Top of Exercise data
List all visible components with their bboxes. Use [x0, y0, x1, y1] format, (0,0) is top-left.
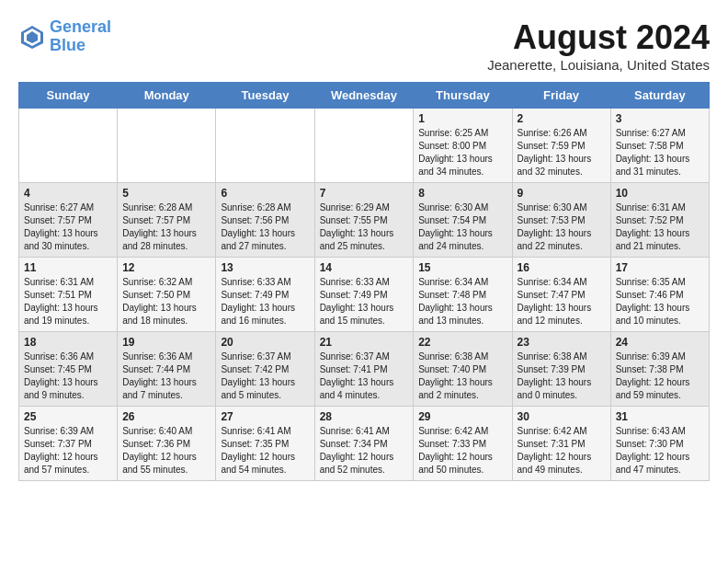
day-number: 11 [24, 261, 112, 274]
day-number: 18 [24, 336, 112, 349]
day-number: 9 [518, 187, 606, 200]
day-detail: Sunrise: 6:30 AM Sunset: 7:53 PM Dayligh… [518, 201, 606, 253]
calendar-week-row: 18Sunrise: 6:36 AM Sunset: 7:45 PM Dayli… [19, 332, 710, 407]
day-detail: Sunrise: 6:28 AM Sunset: 7:57 PM Dayligh… [122, 201, 210, 253]
day-detail: Sunrise: 6:42 AM Sunset: 7:31 PM Dayligh… [518, 425, 606, 477]
calendar-cell: 23Sunrise: 6:38 AM Sunset: 7:39 PM Dayli… [512, 332, 610, 407]
day-detail: Sunrise: 6:26 AM Sunset: 7:59 PM Dayligh… [518, 127, 606, 178]
calendar-week-row: 25Sunrise: 6:39 AM Sunset: 7:37 PM Dayli… [19, 407, 710, 481]
calendar-cell: 22Sunrise: 6:38 AM Sunset: 7:40 PM Dayli… [414, 332, 512, 407]
calendar-cell: 30Sunrise: 6:42 AM Sunset: 7:31 PM Dayli… [512, 407, 610, 481]
calendar-cell: 18Sunrise: 6:36 AM Sunset: 7:45 PM Dayli… [19, 332, 118, 407]
day-detail: Sunrise: 6:29 AM Sunset: 7:55 PM Dayligh… [320, 201, 409, 253]
day-number: 28 [320, 410, 409, 423]
day-detail: Sunrise: 6:33 AM Sunset: 7:49 PM Dayligh… [320, 276, 409, 327]
day-number: 19 [122, 336, 210, 349]
calendar-cell: 8Sunrise: 6:30 AM Sunset: 7:54 PM Daylig… [414, 183, 512, 258]
calendar-cell: 15Sunrise: 6:34 AM Sunset: 7:48 PM Dayli… [414, 258, 512, 332]
calendar-week-row: 1Sunrise: 6:25 AM Sunset: 8:00 PM Daylig… [19, 109, 710, 183]
calendar-cell: 28Sunrise: 6:41 AM Sunset: 7:34 PM Dayli… [314, 407, 414, 481]
day-number: 26 [122, 410, 210, 423]
day-number: 8 [418, 187, 506, 200]
calendar-cell: 21Sunrise: 6:37 AM Sunset: 7:41 PM Dayli… [314, 332, 414, 407]
location-subtitle: Jeanerette, Louisiana, United States [487, 57, 710, 73]
calendar-cell: 16Sunrise: 6:34 AM Sunset: 7:47 PM Dayli… [512, 258, 610, 332]
calendar-cell: 12Sunrise: 6:32 AM Sunset: 7:50 PM Dayli… [118, 258, 216, 332]
calendar-cell [118, 109, 216, 183]
calendar-week-row: 11Sunrise: 6:31 AM Sunset: 7:51 PM Dayli… [19, 258, 710, 332]
day-detail: Sunrise: 6:34 AM Sunset: 7:48 PM Dayligh… [418, 276, 506, 327]
day-detail: Sunrise: 6:39 AM Sunset: 7:37 PM Dayligh… [24, 425, 112, 477]
logo-icon [18, 23, 46, 51]
day-detail: Sunrise: 6:42 AM Sunset: 7:33 PM Dayligh… [418, 425, 506, 477]
calendar-cell: 13Sunrise: 6:33 AM Sunset: 7:49 PM Dayli… [216, 258, 314, 332]
day-detail: Sunrise: 6:38 AM Sunset: 7:40 PM Dayligh… [418, 350, 506, 402]
calendar-cell: 7Sunrise: 6:29 AM Sunset: 7:55 PM Daylig… [314, 183, 414, 258]
calendar-cell: 24Sunrise: 6:39 AM Sunset: 7:38 PM Dayli… [610, 332, 709, 407]
day-number: 12 [122, 261, 210, 274]
day-number: 2 [518, 112, 606, 125]
day-detail: Sunrise: 6:33 AM Sunset: 7:49 PM Dayligh… [221, 276, 309, 327]
day-detail: Sunrise: 6:37 AM Sunset: 7:41 PM Dayligh… [320, 350, 409, 402]
calendar-cell: 9Sunrise: 6:30 AM Sunset: 7:53 PM Daylig… [512, 183, 610, 258]
page-header: General Blue August 2024 Jeanerette, Lou… [18, 18, 710, 73]
day-number: 23 [518, 336, 606, 349]
calendar-cell: 11Sunrise: 6:31 AM Sunset: 7:51 PM Dayli… [19, 258, 118, 332]
day-detail: Sunrise: 6:38 AM Sunset: 7:39 PM Dayligh… [518, 350, 606, 402]
day-number: 4 [24, 187, 112, 200]
day-of-week-header: Thursday [414, 83, 512, 109]
day-number: 10 [616, 187, 704, 200]
calendar-cell: 4Sunrise: 6:27 AM Sunset: 7:57 PM Daylig… [19, 183, 118, 258]
calendar-cell: 1Sunrise: 6:25 AM Sunset: 8:00 PM Daylig… [414, 109, 512, 183]
day-number: 24 [616, 336, 704, 349]
day-detail: Sunrise: 6:41 AM Sunset: 7:35 PM Dayligh… [221, 425, 309, 477]
day-number: 16 [518, 261, 606, 274]
day-detail: Sunrise: 6:27 AM Sunset: 7:57 PM Dayligh… [24, 201, 112, 253]
day-detail: Sunrise: 6:40 AM Sunset: 7:36 PM Dayligh… [122, 425, 210, 477]
calendar-cell: 31Sunrise: 6:43 AM Sunset: 7:30 PM Dayli… [610, 407, 709, 481]
day-number: 5 [122, 187, 210, 200]
day-detail: Sunrise: 6:25 AM Sunset: 8:00 PM Dayligh… [418, 127, 506, 178]
day-of-week-header: Saturday [610, 83, 709, 109]
day-detail: Sunrise: 6:32 AM Sunset: 7:50 PM Dayligh… [122, 276, 210, 327]
day-of-week-header: Wednesday [314, 83, 414, 109]
day-detail: Sunrise: 6:31 AM Sunset: 7:52 PM Dayligh… [616, 201, 704, 253]
calendar-cell: 14Sunrise: 6:33 AM Sunset: 7:49 PM Dayli… [314, 258, 414, 332]
calendar-cell: 3Sunrise: 6:27 AM Sunset: 7:58 PM Daylig… [610, 109, 709, 183]
day-number: 1 [418, 112, 506, 125]
calendar-cell: 27Sunrise: 6:41 AM Sunset: 7:35 PM Dayli… [216, 407, 314, 481]
calendar-week-row: 4Sunrise: 6:27 AM Sunset: 7:57 PM Daylig… [19, 183, 710, 258]
day-detail: Sunrise: 6:37 AM Sunset: 7:42 PM Dayligh… [221, 350, 309, 402]
days-of-week-header: SundayMondayTuesdayWednesdayThursdayFrid… [19, 83, 710, 109]
logo-text: General Blue [50, 18, 111, 55]
day-detail: Sunrise: 6:31 AM Sunset: 7:51 PM Dayligh… [24, 276, 112, 327]
calendar-cell: 6Sunrise: 6:28 AM Sunset: 7:56 PM Daylig… [216, 183, 314, 258]
day-number: 22 [418, 336, 506, 349]
day-number: 30 [518, 410, 606, 423]
day-detail: Sunrise: 6:34 AM Sunset: 7:47 PM Dayligh… [518, 276, 606, 327]
day-number: 15 [418, 261, 506, 274]
calendar-body: 1Sunrise: 6:25 AM Sunset: 8:00 PM Daylig… [19, 109, 710, 481]
day-detail: Sunrise: 6:35 AM Sunset: 7:46 PM Dayligh… [616, 276, 704, 327]
day-of-week-header: Tuesday [216, 83, 314, 109]
title-area: August 2024 Jeanerette, Louisiana, Unite… [487, 18, 710, 73]
day-of-week-header: Sunday [19, 83, 118, 109]
day-number: 7 [320, 187, 409, 200]
month-year-title: August 2024 [487, 18, 710, 57]
day-number: 3 [616, 112, 704, 125]
day-number: 6 [221, 187, 309, 200]
calendar-cell: 5Sunrise: 6:28 AM Sunset: 7:57 PM Daylig… [118, 183, 216, 258]
day-number: 17 [616, 261, 704, 274]
day-detail: Sunrise: 6:36 AM Sunset: 7:44 PM Dayligh… [122, 350, 210, 402]
day-detail: Sunrise: 6:43 AM Sunset: 7:30 PM Dayligh… [616, 425, 704, 477]
day-of-week-header: Monday [118, 83, 216, 109]
day-detail: Sunrise: 6:39 AM Sunset: 7:38 PM Dayligh… [616, 350, 704, 402]
day-number: 27 [221, 410, 309, 423]
calendar-cell: 10Sunrise: 6:31 AM Sunset: 7:52 PM Dayli… [610, 183, 709, 258]
calendar-cell [216, 109, 314, 183]
calendar-cell: 26Sunrise: 6:40 AM Sunset: 7:36 PM Dayli… [118, 407, 216, 481]
calendar-cell: 29Sunrise: 6:42 AM Sunset: 7:33 PM Dayli… [414, 407, 512, 481]
logo: General Blue [18, 18, 111, 55]
calendar-cell: 17Sunrise: 6:35 AM Sunset: 7:46 PM Dayli… [610, 258, 709, 332]
calendar-cell: 2Sunrise: 6:26 AM Sunset: 7:59 PM Daylig… [512, 109, 610, 183]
Bottom of Exercise data
* _Assignment_
Give back every line of the listing where the word "Blue" shows up.

* _Solution to the problem_
page-header: General Blue August 2024 Jeanerette, Lou… [18, 18, 710, 73]
logo-text: General Blue [50, 18, 111, 55]
logo: General Blue [18, 18, 111, 55]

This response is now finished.